L'intransigeant, le révolutionnaire, « l'oppositionnel de toujours »: Jules Guesde a profondément marqué le débat politique français et européen, depuis son entrée en politique avec les événements de 1871 et son enthousiasme croissant pour le socialisme marxisant des années 1870, jusqu'à sa mort en 1922. Et bien au-delà. Comme le montre Jean-Numa Ducange dans cette première biographie critique du leader [End Page 162] socialiste, c'est peu après sa mort, dans un contexte où la participation de Guesde au gouvernement de guerre et son refus d'adhérer au projet de Moscou en 1920 lui ont valu la condamnation d'une bonne partie de l'extrême gauche, que le nom de Guesde devient un lieu commun dans le discours politique des socialistes des années 1930. En faisant référence à l'aile gauche de l'ancienne SFIO de 1905, Léon Blum veut certainement indiquer que, pour lui, la tradition d'unité socialiste prévalant dans les débats des années 1930 a d'autant plus besoin de la présence iconique de Guesde. Ceci dit, c'est ce même Blum qui, en 1946, se trouve face à un nouveau courant intransigeant et doctrinaire, et c'est peut-être au Guesde railleur et rigoriste des congrès houleux de 1899 et 1900 qu'il pensait en dénonçant Guy Mollet.

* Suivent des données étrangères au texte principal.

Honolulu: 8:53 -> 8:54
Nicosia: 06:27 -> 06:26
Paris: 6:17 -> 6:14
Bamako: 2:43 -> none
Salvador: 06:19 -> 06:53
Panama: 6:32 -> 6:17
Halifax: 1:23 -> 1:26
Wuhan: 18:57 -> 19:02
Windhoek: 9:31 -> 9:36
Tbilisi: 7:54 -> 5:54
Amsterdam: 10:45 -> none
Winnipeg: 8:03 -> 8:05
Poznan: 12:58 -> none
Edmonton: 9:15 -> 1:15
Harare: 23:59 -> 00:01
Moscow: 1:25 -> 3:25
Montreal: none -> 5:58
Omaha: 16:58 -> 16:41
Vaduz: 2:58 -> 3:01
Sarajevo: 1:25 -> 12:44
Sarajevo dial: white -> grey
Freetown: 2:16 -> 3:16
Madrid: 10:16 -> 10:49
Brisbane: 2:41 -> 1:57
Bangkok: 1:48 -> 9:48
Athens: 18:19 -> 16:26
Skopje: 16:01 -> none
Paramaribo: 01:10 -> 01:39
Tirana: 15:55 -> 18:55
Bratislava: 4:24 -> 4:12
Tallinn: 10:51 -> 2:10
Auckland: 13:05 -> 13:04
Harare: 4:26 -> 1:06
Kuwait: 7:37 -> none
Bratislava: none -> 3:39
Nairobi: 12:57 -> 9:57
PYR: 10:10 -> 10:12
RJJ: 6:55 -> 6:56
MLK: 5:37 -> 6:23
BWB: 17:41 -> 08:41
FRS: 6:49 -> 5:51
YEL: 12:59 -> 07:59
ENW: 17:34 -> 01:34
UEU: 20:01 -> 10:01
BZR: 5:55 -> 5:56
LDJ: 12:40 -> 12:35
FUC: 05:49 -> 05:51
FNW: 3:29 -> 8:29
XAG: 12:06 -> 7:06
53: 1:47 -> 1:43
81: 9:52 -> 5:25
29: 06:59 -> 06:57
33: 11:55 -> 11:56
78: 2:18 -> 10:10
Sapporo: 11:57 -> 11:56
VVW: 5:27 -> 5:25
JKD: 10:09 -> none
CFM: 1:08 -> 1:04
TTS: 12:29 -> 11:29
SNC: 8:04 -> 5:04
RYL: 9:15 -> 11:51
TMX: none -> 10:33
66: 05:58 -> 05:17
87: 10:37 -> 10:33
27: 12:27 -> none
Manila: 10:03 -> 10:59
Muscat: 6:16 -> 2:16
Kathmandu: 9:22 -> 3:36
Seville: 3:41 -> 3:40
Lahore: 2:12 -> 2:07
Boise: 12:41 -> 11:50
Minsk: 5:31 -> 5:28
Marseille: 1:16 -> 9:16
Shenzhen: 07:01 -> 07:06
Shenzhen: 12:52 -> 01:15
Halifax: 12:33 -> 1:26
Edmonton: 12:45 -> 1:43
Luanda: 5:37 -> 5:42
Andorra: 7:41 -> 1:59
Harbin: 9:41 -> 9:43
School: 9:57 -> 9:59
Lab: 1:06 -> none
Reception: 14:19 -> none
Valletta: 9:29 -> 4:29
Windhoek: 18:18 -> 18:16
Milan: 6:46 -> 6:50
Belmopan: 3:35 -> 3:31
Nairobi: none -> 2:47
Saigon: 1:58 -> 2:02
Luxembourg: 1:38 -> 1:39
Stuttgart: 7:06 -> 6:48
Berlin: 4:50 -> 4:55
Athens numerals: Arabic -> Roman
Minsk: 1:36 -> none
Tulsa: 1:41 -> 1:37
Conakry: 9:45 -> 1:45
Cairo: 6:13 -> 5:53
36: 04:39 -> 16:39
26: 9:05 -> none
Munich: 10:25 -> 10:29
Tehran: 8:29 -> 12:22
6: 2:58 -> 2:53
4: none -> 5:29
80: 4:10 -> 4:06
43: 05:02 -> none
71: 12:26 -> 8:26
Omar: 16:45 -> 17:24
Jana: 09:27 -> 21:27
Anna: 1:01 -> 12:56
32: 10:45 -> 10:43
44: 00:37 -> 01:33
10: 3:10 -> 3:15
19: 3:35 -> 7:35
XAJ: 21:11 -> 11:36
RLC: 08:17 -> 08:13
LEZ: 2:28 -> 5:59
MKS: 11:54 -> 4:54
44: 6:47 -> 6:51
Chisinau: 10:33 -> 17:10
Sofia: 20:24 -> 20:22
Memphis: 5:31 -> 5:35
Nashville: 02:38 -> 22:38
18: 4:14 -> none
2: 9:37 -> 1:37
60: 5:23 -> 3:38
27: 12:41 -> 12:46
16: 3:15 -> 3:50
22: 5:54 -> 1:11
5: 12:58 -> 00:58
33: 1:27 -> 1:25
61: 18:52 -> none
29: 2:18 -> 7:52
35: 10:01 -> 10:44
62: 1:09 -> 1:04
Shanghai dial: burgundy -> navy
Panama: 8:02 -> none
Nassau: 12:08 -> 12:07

Au-delà encore, car Jean-Numa Ducange montre avec beaucoup de finesse comment l'historiographie plus récente a pris Guesde pour cible, en particulier quand le débat intellectuel en France a suivi la lignée de la deuxième gauche. Pour Michel Rocard, entre autres, Guesde incarnait un socialisme « ultra-centralisé, étatique, de la dictature du prolétariat » (p. 196). Dans le débat intellectuel des années Mitterrand, ce n'était plus au Guesde constructeur du parti et de la tradition marxiste qu'on avait affaire, mais plutôt au Guesde « vieille gauche » qui repoussait, supposait-on, toute réforme.

En s'engageant avec érudition dans la question de Guesde et du guesdisme, Jean-Numa Ducange démontre parfaitement que les connexions trop simples entre guesdisme et antiréformisme, entre guesdisme et bolchevisme français, entre le manque d'intérêt de Guesde pour la question coloniale et la politique algérienne de Mollet, sont, précisément, simplistes, bien que de tels liens aient été parfois revendiqués par les acteurs politiques eux-mêmes. Cependant, l'organisation du socialisme sur le terrain politique de la France du XXe siècle est bien le fruit du travail inlassable de Guesde et de ses proches et, si le débat intellectuel depuis les années 1960 a voulu contester les formules souvent restreintes et réductrices de Guesde lui-même, l'existence du mouvement socialiste en France doit beaucoup à la façon dont une campagne doctrinale simple et foncièrement ancrée dans la rhétorique de la lutte des classes a été promulguée par le parti ouvrier de Guesde, et plus tard par la SFIO.

C'est le très grand mérite de ce livre, non seulement de poser un regard critique sur le sujet lui-même, rarement aimable, souvent absent de la scène à cause de maladies chroniques, mais aussi d'approfondir notre compréhension de la carrière de Guesde, à travers des sources locales et internationales rarement utilisées par les historiens de la gauche marxiste. Jean-Numa Ducange parvient à trouver l'équilibre entre le récit du Guesde que l'on connaît, tribun des congrès socialistes, avec le Guesde du réseau local, construit par lui non précipitamment, mais en prenant peu à peu conscience de l'importance de son rôle politique dans le Nord pour le renouveau de sa carrière politique après l'échec électoral de 1898. Et cette vision du Guesde roubaisien est d'autant mieux mise en valeur par l'accent mis par Jean...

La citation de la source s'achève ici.